WHAT IS REQUIRED | Copy all lines holding the word "Siempre" from the entries.

[Opening DATA IN THIS EXERCISE section]

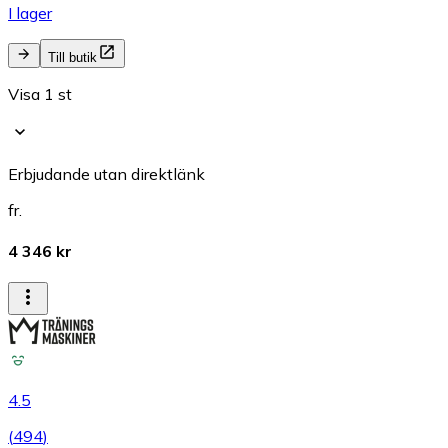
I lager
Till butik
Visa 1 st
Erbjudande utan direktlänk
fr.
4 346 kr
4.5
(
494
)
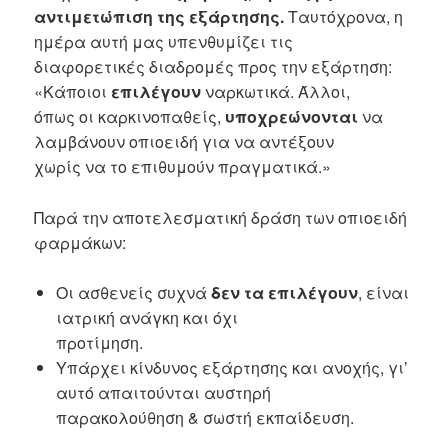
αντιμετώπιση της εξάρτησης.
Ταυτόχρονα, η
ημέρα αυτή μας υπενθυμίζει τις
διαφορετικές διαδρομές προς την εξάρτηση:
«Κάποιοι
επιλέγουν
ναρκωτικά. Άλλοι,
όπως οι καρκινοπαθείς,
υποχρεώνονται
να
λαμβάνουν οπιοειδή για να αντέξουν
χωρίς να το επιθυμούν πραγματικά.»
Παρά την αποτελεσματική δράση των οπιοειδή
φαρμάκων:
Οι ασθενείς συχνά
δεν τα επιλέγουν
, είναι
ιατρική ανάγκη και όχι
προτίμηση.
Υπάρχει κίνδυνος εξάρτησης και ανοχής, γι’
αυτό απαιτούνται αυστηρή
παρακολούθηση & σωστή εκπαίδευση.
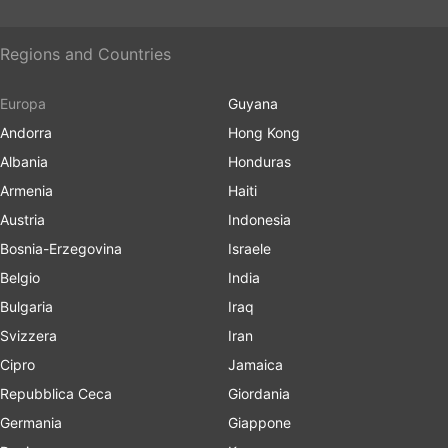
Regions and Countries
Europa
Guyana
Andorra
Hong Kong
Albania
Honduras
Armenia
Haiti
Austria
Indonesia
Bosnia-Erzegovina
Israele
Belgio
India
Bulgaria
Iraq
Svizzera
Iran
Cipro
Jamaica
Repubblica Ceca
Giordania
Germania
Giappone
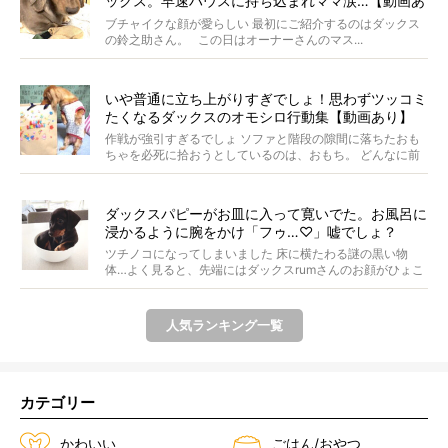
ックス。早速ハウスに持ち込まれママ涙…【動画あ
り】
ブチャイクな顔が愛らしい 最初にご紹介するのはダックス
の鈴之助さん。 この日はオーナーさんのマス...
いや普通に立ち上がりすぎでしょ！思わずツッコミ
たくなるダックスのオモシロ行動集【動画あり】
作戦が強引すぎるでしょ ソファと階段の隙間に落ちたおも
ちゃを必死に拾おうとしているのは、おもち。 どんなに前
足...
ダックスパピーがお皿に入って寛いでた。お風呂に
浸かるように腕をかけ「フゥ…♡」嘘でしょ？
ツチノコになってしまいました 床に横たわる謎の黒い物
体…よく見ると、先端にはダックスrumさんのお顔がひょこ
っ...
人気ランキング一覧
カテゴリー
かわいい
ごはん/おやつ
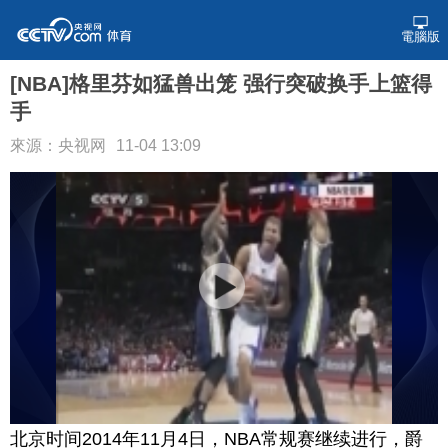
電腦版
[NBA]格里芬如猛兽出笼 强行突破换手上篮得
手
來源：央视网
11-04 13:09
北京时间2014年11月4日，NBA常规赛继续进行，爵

[Closing DATA IN THIS EXERCISE section]
[Opening DATA IN THIS EXERCISE section]

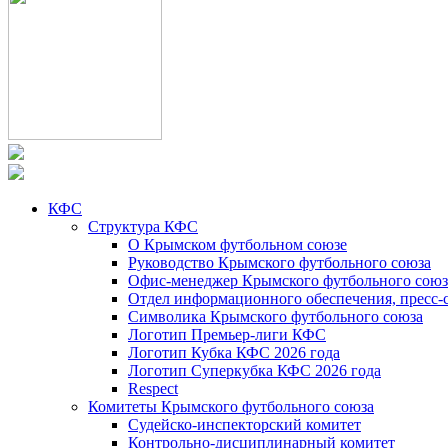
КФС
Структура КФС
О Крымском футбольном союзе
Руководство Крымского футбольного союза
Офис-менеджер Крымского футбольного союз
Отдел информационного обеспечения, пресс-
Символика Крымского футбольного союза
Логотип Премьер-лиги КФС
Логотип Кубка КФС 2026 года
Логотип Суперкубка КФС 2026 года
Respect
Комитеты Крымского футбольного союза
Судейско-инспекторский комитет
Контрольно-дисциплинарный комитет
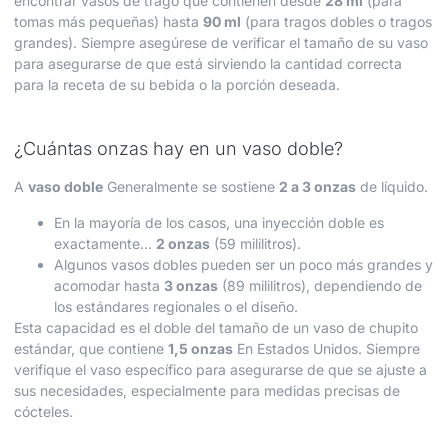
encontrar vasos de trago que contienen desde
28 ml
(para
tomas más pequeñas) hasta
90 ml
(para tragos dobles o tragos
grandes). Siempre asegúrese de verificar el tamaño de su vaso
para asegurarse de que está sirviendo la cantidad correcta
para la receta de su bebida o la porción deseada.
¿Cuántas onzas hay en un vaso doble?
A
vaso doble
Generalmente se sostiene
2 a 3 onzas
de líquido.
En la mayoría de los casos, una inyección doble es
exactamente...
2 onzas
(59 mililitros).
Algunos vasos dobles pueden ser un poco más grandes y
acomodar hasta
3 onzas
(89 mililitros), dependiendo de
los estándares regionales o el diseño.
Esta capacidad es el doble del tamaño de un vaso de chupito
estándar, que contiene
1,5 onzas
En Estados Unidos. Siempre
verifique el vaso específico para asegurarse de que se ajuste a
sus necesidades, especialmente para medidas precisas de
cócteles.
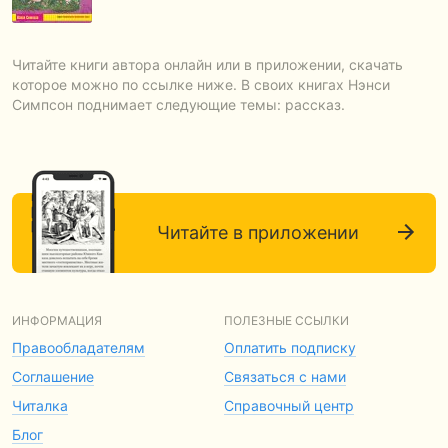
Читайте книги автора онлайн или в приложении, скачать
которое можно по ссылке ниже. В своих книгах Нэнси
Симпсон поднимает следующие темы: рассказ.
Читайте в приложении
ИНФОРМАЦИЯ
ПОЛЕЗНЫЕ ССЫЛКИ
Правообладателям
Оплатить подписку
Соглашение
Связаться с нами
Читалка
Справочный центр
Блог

[Closing DATA IN THIS EXERCISE section]
[Opening DATA IN THIS EXERCISE section]

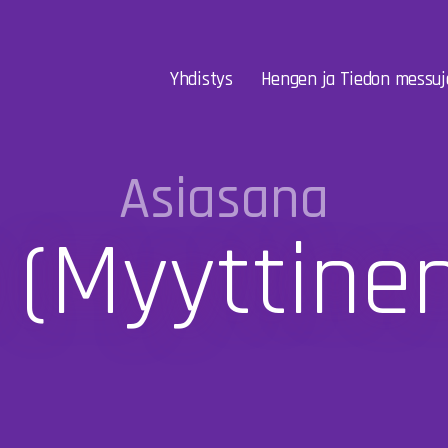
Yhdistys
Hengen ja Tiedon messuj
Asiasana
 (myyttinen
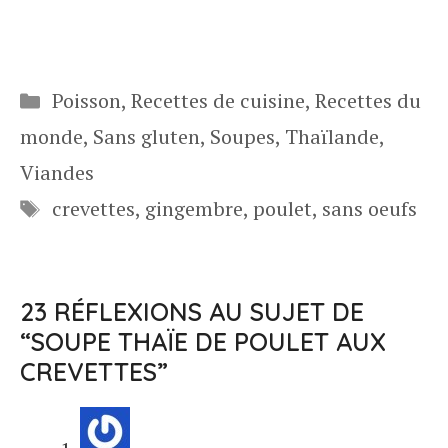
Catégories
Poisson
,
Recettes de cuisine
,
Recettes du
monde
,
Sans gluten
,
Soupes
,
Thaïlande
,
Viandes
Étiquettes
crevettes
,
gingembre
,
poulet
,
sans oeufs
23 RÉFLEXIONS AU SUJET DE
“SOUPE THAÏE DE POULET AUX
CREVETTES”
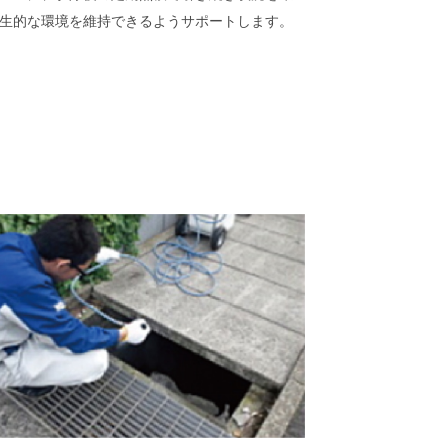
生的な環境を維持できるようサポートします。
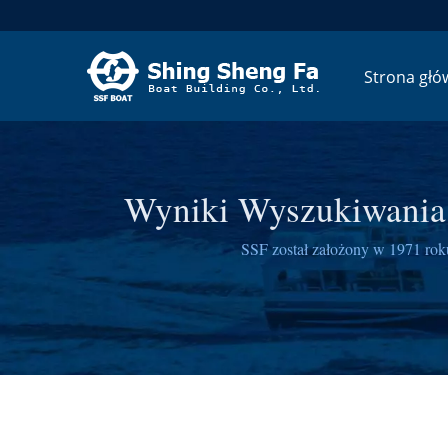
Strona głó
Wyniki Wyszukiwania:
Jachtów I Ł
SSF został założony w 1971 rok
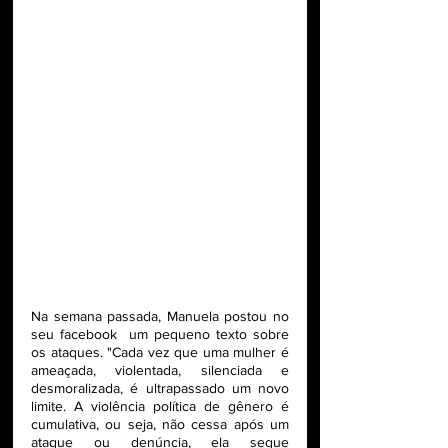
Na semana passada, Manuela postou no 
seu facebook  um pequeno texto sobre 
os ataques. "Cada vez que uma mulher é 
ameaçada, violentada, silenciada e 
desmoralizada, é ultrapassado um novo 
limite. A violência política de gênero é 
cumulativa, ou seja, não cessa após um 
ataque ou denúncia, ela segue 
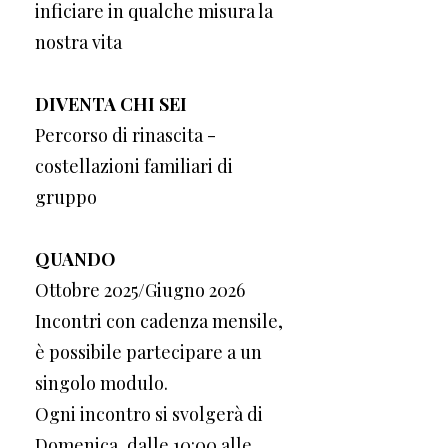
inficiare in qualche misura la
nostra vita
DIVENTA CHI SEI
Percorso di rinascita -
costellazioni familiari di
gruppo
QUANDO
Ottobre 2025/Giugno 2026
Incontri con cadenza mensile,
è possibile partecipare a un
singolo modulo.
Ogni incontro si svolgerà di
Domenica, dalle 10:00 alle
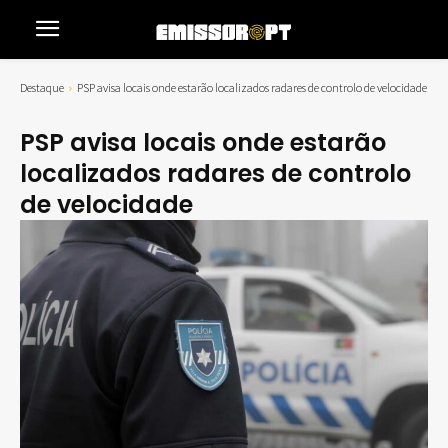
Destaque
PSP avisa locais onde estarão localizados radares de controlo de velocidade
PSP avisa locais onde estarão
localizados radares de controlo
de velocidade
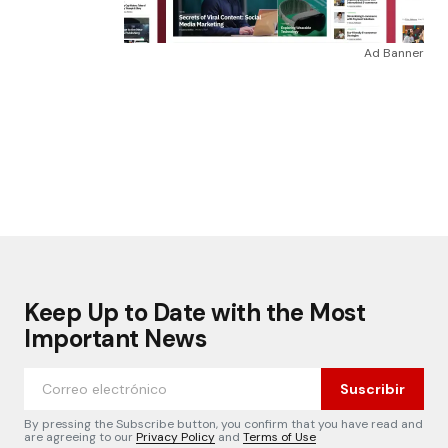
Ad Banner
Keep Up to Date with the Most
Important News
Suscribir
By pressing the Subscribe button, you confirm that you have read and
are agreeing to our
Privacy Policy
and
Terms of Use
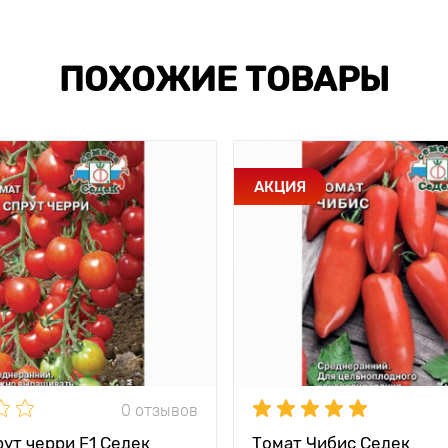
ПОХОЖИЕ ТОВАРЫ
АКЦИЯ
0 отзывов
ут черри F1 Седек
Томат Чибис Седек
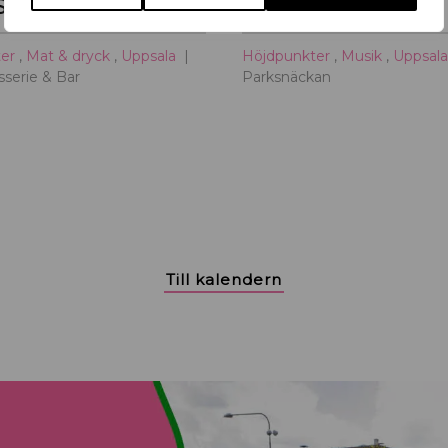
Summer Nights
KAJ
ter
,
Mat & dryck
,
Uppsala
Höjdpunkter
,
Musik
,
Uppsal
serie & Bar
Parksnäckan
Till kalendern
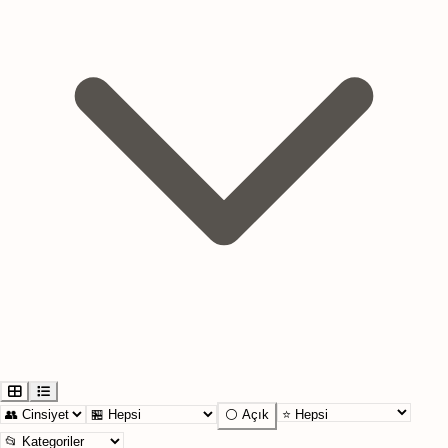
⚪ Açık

[Closing DATA IN THIS EXERCISE section]

ANSWER FOR THE TASK |
grandes). Siempre asegúrese de verificar el tamaño de su vaso
En Estados Unidos. Siempre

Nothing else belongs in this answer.